### ASSIGNMENT:
Your copy must hold every line of the records word for word. It must hold no pictures.

### SUPPLIED DATA:
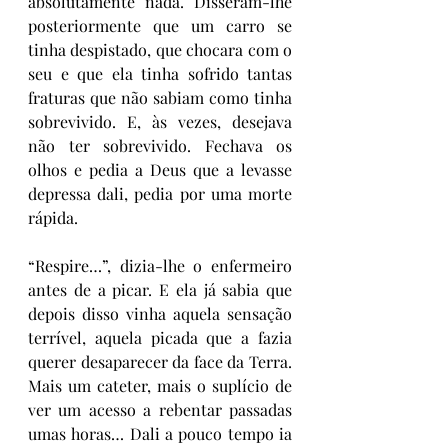
absolutamente nada. Disseram-lhe 
posteriormente que um carro se 
tinha despistado, que chocara com o 
seu e que ela tinha sofrido tantas 
fraturas que não sabiam como tinha 
sobrevivido. E, às vezes, desejava 
não ter sobrevivido. Fechava os 
olhos e pedia a Deus que a levasse 
depressa dali, pedia por uma morte 
rápida. 
“Respire…”, dizia-lhe o enfermeiro 
antes de a picar. E ela já sabia que 
depois disso vinha aquela sensação 
terrível, aquela picada que a fazia 
querer desaparecer da face da Terra. 
Mais um cateter, mais o suplício de 
ver um acesso a rebentar passadas 
umas horas… Dali a pouco tempo ia 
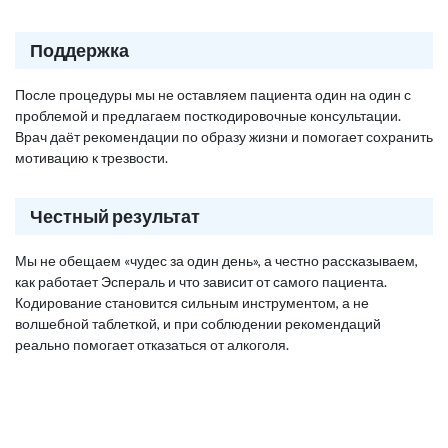
Поддержка
После процедуры мы не оставляем пациента один на один с
проблемой и предлагаем посткодировочные консультации.
Врач даёт рекомендации по образу жизни и помогает сохранить
мотивацию к трезвости.
Честный результат
Мы не обещаем «чудес за один день», а честно рассказываем,
как работает Эспераль и что зависит от самого пациента.
Кодирование становится сильным инструментом, а не
волшебной таблеткой, и при соблюдении рекомендаций
реально помогает отказаться от алкоголя.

### WRITTEN RESPONSE:
absolutamente nada. Disseram-lhe 
posteriormente que um carro se 
tinha despistado, que chocara com o 
seu e que ela tinha sofrido tantas 
fraturas que não sabiam como tinha 
sobrevivido. E, às vezes, desejava 
não ter sobrevivido. Fechava os 
olhos e pedia a Deus que a levasse 
depressa dali, pedia por uma morte 
rápida. 
“Respire…”, dizia-lhe o enfermeiro 
antes de a picar. E ela já sabia que 
depois disso vinha aquela sensação 
terrível, aquela picada que a fazia 
querer desaparecer da face da Terra. 
Mais um cateter, mais o suplício de 
ver um acesso a rebentar passadas 
umas horas… Dali a pouco tempo ia 
Поддержка
После процедуры мы не оставляем пациента один на один с
проблемой и предлагаем посткодировочные консультации.
Врач даёт рекомендации по образу жизни и помогает сохранить
мотивацию к трезвости.
Честный результат
Мы не обещаем «чудес за один день», а честно рассказываем,
как работает Эспераль и что зависит от самого пациента.
Кодирование становится сильным инструментом, а не
волшебной таблеткой, и при соблюдении рекомендаций
реально помогает отказаться от алкоголя.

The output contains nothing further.